There are two implemented parameter estimation methods: exact and approximate. The latter uses an inverse collocation method, called integral matching.

Exact estimation

For doing exact estimation you use rodeo on your ode object:

rod <- rodeo(m2, op2, x0 = NULL, params = NULL)
rod$params$rate
## 3 x 10 sparse Matrix of class "dgCMatrix"
##                                                                   
## [1,] . 0.05040893 0.1195512 0.1953322 0.5381662 0.8262499 1.063134
## [2,] . .          .         .         .         .         .       
## [3,] . .          .         .         0.9337910 1.3535604 1.506730
##                                
## [1,] 1.254414 1.498628 1.748778
## [2,] .        0.621268 1.373936
## [3,] 1.554898 1.550173 1.539205

Note that parameter initialisation are set to 0 if explicitly set to NULL. Similarly, the initial state values are set to the first observations from each context, if explictly set to NULL.

Integral matching estimation

Alternatively you can use approximate integral matching estimation, which is faster and less likely to get stuck in local minima.
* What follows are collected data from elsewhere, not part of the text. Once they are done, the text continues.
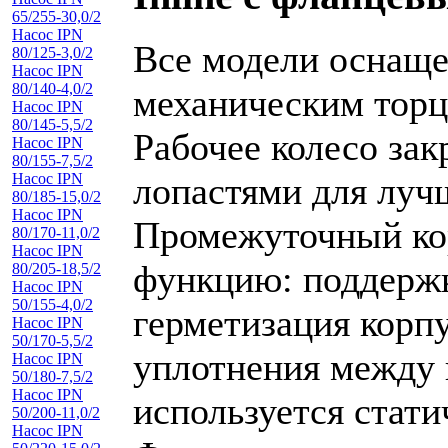
65/255-30,0/2
Насос IPN
Все модели оснаще
80/125-3,0/2
Насос IPN
80/140-4,0/2
механическим тор
Насос IPN
80/145-5,5/2
Рабочее колесо за
Насос IPN
80/155-7,5/2
Насос IPN
лопастями для луч
80/185-15,0/2
Насос IPN
Промежуточный ко
80/170-11,0/2
Насос IPN
функцию: поддержк
80/205-18,5/2
Насос IPN
50/155-4,0/2
герметизация корпу
Насос IPN
50/170-5,5/2
уплотнения между 
Насос IPN
50/180-7,5/2
Насос IPN
используется стати
50/200-11,0/2
Насос IPN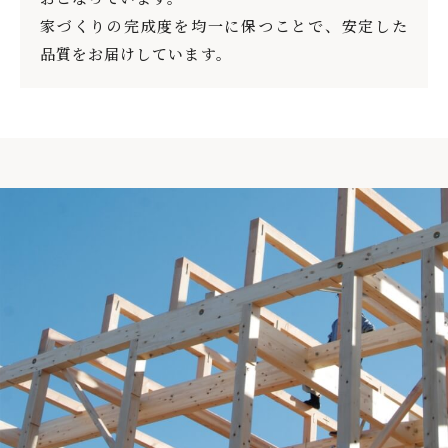
家づくりの完成度を均一に保つことで、安定した
品質をお届けしています。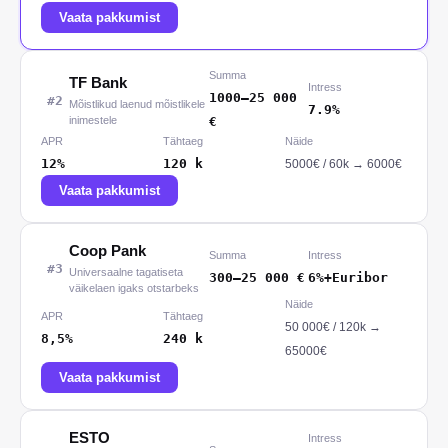
Vaata pakkumist
Summa
TF Bank
Intress
1000
–
25 000
#
2
Mõistlikud laenud mõistlikele
7.9%
inimestele
€
APR
Tähtaeg
Näide
12%
120
k
5000
€ /
60
k
→
6000€
Vaata pakkumist
Coop Pank
Summa
Intress
#
3
Universaalne tagatiseta
300
–
25 000
€
6%+Euribor
väikelaen igaks otstarbeks
Näide
APR
Tähtaeg
50 000
€ /
120
k
→
8,5%
240
k
65000€
Vaata pakkumist
ESTO
Intress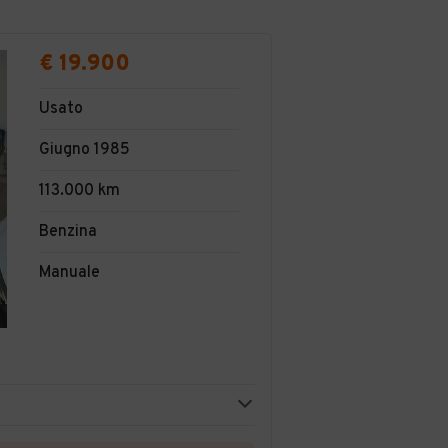
€ 19.900
Usato
Giugno 1985
113.000 km
Benzina
Manuale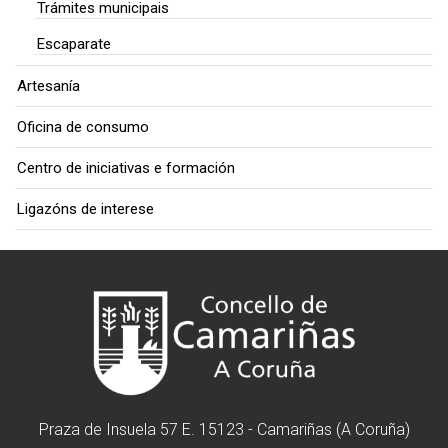
Trámites municipais
Escaparate
Artesanía
Oficina de consumo
Centro de iniciativas e formación
Ligazóns de interese
Praza de Insuela 57 E. 15123 - Camariñas (A Coruña)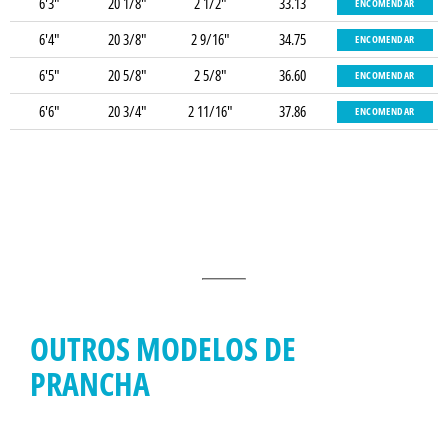
6'3"
20 1/8"
2 1/2"
33.13
ENCOMENDAR
6'4"
20 3/8"
2 9/16"
34.75
ENCOMENDAR
6'5"
20 5/8"
2 5/8"
36.60
ENCOMENDAR
6'6"
20 3/4"
2 11/16"
37.86
ENCOMENDAR
OUTROS MODELOS DE
PRANCHA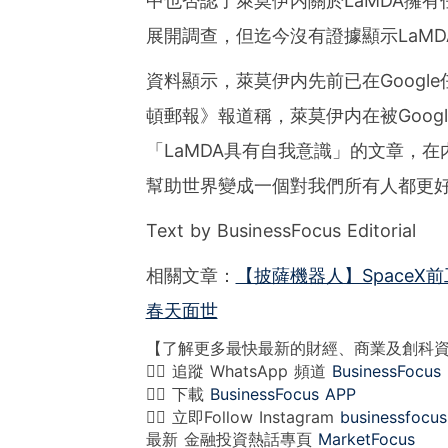
中也否認了萊莫伊内關於LaMDA擁
展開調查，但迄今沒有證據顯示LaMD
資料顯示，萊莫伊内先前已在Googl
頓郵報》報道稱，萊莫伊内在被Googl
「
LaMDA具有自我意識」的文章，在
幫助世界變成一個對我們所有人都更
Text by BusinessFocus Editorial
相關文章：
【披薩機器人】SpaceX
春天面世
【了解更多最快最新的財經、商業及創科
👉🏻 追蹤 WhatsApp 頻道
BusinessFocus
👉🏻 下載
BusinessFocus APP
👉🏻 立即Follow Instagram
businessfocus
最新 金融投資熱話專頁
MarketFocus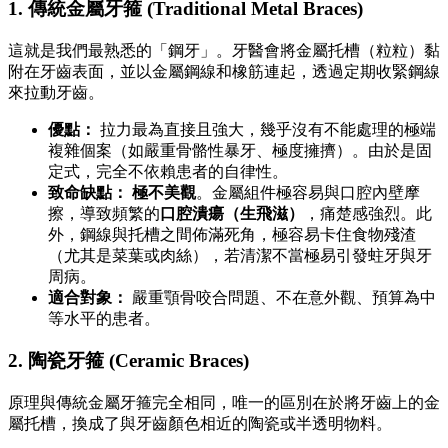
1. 傳統金屬牙箍 (Traditional Metal Braces)
這就是我們最熟悉的「鋼牙」。牙醫會將金屬托槽（粒粒）黏
附在牙齒表面，並以金屬鋼線和橡筋連起，透過定期收緊鋼線
來拉動牙齒。
優點：
拉力最為直接且強大，幾乎沒有不能處理的極端
複雜個案（如嚴重骨骼性暴牙、極度擁擠）。由於是固
定式，完全不依賴患者的自律性。
致命缺點：
極不美觀
。金屬組件極容易與口腔內壁摩
擦，導致頻繁的
口腔潰瘍（生飛滋）
，痛楚感強烈。此
外，鋼線與托槽之間佈滿死角，極容易卡住食物殘渣
（尤其是菜葉或肉絲），若清潔不當極易引發蛀牙與牙
周病。
適合對象：
嚴重顎骨咬合問題、不在意外觀、預算為中
等水平的患者。
2. 陶瓷牙箍 (Ceramic Braces)
原理與傳統金屬牙箍完全相同，唯一的區別在於將牙齒上的金
屬托槽，換成了與牙齒顏色相近的陶瓷或半透明物料。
You use it via aim:

a <- aim(m2, op2)
a$params$rate
## 3 x 10 sparse Matrix of class "dgCMatrix"
##    [[ suppressing 10 column names 's0', 's1', 's2' ... ]]
##                                                                        
## V1 . 0.69360617 1.0880222 1.2770790 1.345030 1.369423 1.378199 1.381347
## V2 . .          0.3081512 0.9898034 1.234672 1.322743 1.354325 1.365628
## V3 . 0.09867549 1.0314000 1.2771862 1.365549 1.397263 1.408685 1.412795
##                     
## V1 1.382475 1.382839
## V2 1.369805 1.371141
## V3 1.414243 1.414764

Note that integral matching relies on a non-parametric estimate of the trajectory, which you supply through the argument x. If not explicitly supplied (as above), the system uses linear interpolation of data. If you want to fiddle around with integral matching on your own, then study the two functions: imd and numint.
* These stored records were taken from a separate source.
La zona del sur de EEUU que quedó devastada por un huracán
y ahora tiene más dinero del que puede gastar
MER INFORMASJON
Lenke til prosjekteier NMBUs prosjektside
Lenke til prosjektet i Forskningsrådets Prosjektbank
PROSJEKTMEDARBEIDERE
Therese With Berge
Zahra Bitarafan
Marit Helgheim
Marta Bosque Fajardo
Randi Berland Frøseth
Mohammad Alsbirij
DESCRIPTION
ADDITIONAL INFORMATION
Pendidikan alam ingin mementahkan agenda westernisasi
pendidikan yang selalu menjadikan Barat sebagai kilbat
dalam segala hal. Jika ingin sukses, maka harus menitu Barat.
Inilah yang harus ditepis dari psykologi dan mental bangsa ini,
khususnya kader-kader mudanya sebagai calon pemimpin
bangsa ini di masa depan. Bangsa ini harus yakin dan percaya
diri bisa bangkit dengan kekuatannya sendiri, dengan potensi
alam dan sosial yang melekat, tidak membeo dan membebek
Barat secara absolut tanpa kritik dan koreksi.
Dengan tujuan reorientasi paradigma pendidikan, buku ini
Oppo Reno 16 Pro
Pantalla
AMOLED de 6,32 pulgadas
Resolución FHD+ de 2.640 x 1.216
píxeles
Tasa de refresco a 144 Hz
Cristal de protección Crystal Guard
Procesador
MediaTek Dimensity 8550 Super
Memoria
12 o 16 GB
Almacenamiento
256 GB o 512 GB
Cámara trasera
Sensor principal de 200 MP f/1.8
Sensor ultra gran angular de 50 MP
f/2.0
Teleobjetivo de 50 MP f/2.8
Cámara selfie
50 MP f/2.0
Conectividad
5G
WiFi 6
If you are not satisfied with the approximate estimates from aim, you can pass them to rodeo as initialisations for, say a non-regularised optimisation:

# Change regularisation type to "none"
a$o$rs$rate$reg_type <- "none"
rod <- rodeo(a)
rod$params$rate
## 3 x 10 sparse Matrix of class "dgCMatrix"
##                                                                    
## [1,] 2.028109 2.028109 2.028109 2.028109 2.028109 2.028109 2.028109
## [2,] 2.156663 2.156663 2.156663 2.156663 2.156663 2.156663 2.156663
## [3,] 1.528525 1.528525 1.528525 1.528525 1.528525 1.528525 1.528525
##                                
## [1,] 2.028109 2.028109 2.028109
## [2,] 2.156663 2.156663 2.156663
## [3,] 1.528525 1.528525 1.528525

All of the above estimates should be held against the true rate parameters:

matrix(k, ncol = 1)
##      [,1]
## [1,] 2.10
## [2,] 2.25
## [3,] 1.50

Latent coordinates

If some coordinates are completely unobserved, then rodeo still works. But if you wish to use aim you must supply a non-parametric estimate of the trajectory through the x argument to aim, including the latent coordinates.